-- Extracted data follows --
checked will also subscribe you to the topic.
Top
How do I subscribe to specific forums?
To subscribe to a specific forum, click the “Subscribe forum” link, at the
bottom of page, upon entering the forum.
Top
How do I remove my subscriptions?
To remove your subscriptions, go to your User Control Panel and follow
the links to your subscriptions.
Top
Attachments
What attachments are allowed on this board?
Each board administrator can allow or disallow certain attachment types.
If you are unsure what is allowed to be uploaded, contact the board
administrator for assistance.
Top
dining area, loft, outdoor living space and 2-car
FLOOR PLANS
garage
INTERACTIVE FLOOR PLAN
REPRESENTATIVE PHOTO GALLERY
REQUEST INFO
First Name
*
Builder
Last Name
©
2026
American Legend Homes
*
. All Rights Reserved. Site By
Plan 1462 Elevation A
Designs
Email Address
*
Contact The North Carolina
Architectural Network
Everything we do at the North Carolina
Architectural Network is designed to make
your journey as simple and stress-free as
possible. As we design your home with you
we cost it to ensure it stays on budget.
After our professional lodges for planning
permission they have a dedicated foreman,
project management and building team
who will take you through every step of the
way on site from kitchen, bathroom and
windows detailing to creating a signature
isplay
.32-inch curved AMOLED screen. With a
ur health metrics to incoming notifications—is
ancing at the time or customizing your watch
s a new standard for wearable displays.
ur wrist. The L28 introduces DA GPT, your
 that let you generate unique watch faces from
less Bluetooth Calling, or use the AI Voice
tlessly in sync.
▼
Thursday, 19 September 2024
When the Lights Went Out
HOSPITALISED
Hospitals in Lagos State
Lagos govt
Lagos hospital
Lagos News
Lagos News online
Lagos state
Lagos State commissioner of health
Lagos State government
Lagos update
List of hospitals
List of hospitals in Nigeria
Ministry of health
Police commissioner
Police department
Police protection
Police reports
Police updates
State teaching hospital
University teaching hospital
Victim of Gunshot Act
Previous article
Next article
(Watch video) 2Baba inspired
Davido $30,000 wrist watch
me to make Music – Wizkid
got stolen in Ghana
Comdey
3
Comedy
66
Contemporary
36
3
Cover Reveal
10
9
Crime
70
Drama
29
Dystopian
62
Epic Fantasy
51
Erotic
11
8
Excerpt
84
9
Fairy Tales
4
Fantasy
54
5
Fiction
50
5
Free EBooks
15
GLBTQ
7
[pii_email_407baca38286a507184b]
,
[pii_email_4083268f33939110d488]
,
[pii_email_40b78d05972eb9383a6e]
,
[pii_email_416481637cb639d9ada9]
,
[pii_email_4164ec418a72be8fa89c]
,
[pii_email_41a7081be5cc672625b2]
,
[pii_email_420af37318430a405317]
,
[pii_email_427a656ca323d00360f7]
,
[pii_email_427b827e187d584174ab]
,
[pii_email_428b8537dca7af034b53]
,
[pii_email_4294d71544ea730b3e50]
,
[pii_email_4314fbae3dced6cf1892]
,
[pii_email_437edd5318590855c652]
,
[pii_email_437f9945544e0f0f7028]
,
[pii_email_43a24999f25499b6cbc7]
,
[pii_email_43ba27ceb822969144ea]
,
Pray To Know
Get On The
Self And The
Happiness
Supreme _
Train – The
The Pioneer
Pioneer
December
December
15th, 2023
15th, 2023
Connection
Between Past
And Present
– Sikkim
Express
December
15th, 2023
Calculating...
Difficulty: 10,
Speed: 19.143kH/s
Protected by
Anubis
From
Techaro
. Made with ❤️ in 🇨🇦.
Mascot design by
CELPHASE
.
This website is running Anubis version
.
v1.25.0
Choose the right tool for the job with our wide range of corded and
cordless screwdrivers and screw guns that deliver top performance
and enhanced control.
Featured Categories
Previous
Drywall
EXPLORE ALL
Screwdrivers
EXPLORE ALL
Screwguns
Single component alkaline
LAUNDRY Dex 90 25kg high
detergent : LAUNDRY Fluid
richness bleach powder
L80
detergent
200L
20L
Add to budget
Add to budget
-- Extracted data concluded --
**Exercise description**
Repeat each record verbatim.

**Response to this exercise**
checked will also subscribe you to the topic.
Top
How do I subscribe to specific forums?
To subscribe to a specific forum, click the “Subscribe forum” link, at the
bottom of page, upon entering the forum.
Top
How do I remove my subscriptions?
To remove your subscriptions, go to your User Control Panel and follow
the links to your subscriptions.
Top
Attachments
What attachments are allowed on this board?
Each board administrator can allow or disallow certain attachment types.
If you are unsure what is allowed to be uploaded, contact the board
administrator for assistance.
Top
dining area, loft, outdoor living space and 2-car
FLOOR PLANS
garage
INTERACTIVE FLOOR PLAN
REPRESENTATIVE PHOTO GALLERY
REQUEST INFO
First Name
*
Builder
Last Name
©
2026
American Legend Homes
*
. All Rights Reserved. Site By
Plan 1462 Elevation A
Designs
Email Address
*
Contact The North Carolina
Architectural Network
Everything we do at the North Carolina
Architectural Network is designed to make
your journey as simple and stress-free as
possible. As we design your home with you
we cost it to ensure it stays on budget.
After our professional lodges for planning
permission they have a dedicated foreman,
project management and building team
who will take you through every step of the
way on site from kitchen, bathroom and
windows detailing to creating a signature
isplay
.32-inch curved AMOLED screen. With a
ur health metrics to incoming notifications—is
ancing at the time or customizing your watch
s a new standard for wearable displays.
ur wrist. The L28 introduces DA GPT, your
 that let you generate unique watch faces from
less Bluetooth Calling, or use the AI Voice
tlessly in sync.
▼
Thursday, 19 September 2024
When the Lights Went Out
HOSPITALISED
Hospitals in Lagos State
Lagos govt
Lagos hospital
Lagos News
Lagos News online
Lagos state
Lagos State commissioner of health
Lagos State government
Lagos update
List of hospitals
List of hospitals in Nigeria
Ministry of health
Police commissioner
Police department
Police protection
Police reports
Police updates
State teaching hospital
University teaching hospital
Victim of Gunshot Act
Previous article
Next article
(Watch video) 2Baba inspired
Davido $30,000 wrist watch
me to make Music – Wizkid
got stolen in Ghana
Comdey
3
Comedy
66
Contemporary
36
3
Cover Reveal
10
9
Crime
70
Drama
29
Dystopian
62
Epic Fantasy
51
Erotic
11
8
Excerpt
84
9
Fairy Tales
4
Fantasy
54
5
Fiction
50
5
Free EBooks
15
GLBTQ
7
[pii_email_407baca38286a507184b]
,
[pii_email_4083268f33939110d488]
,
[pii_email_40b78d05972eb9383a6e]
,
[pii_email_416481637cb639d9ada9]
,
[pii_email_4164ec418a72be8fa89c]
,
[pii_email_41a7081be5cc672625b2]
,
[pii_email_420af37318430a405317]
,
[pii_email_427a656ca323d00360f7]
,
[pii_email_427b827e187d584174ab]
,
[pii_email_428b8537dca7af034b53]
,
[pii_email_4294d71544ea730b3e50]
,
[pii_email_4314fbae3dced6cf1892]
,
[pii_email_437edd5318590855c652]
,
[pii_email_437f9945544e0f0f7028]
,
[pii_email_43a24999f25499b6cbc7]
,
[pii_email_43ba27ceb822969144ea]
,
Pray To Know
Get On The
Self And The
Happiness
Supreme _
Train – The
The Pioneer
Pioneer
December
December
15th, 2023
15th, 2023
Connection
Between Past
And Present
– Sikkim
Express
December
15th, 2023
Calculating...
Difficulty: 10,
Speed: 19.143kH/s
Protected by
Anubis
From
Techaro
. Made with ❤️ in 🇨🇦.
Mascot design by
CELPHASE
.
This website is running Anubis version
.
v1.25.0
Choose the right tool for the job with our wide range of corded and
cordless screwdrivers and screw guns that deliver top performance
and enhanced control.
Featured Categories
Previous
Drywall
EXPLORE ALL
Screwdrivers
EXPLORE ALL
Screwguns
Single component alkaline
LAUNDRY Dex 90 25kg high
detergent : LAUNDRY Fluid
richness bleach powder
L80
detergent
200L
20L
Add to budget
Add to budget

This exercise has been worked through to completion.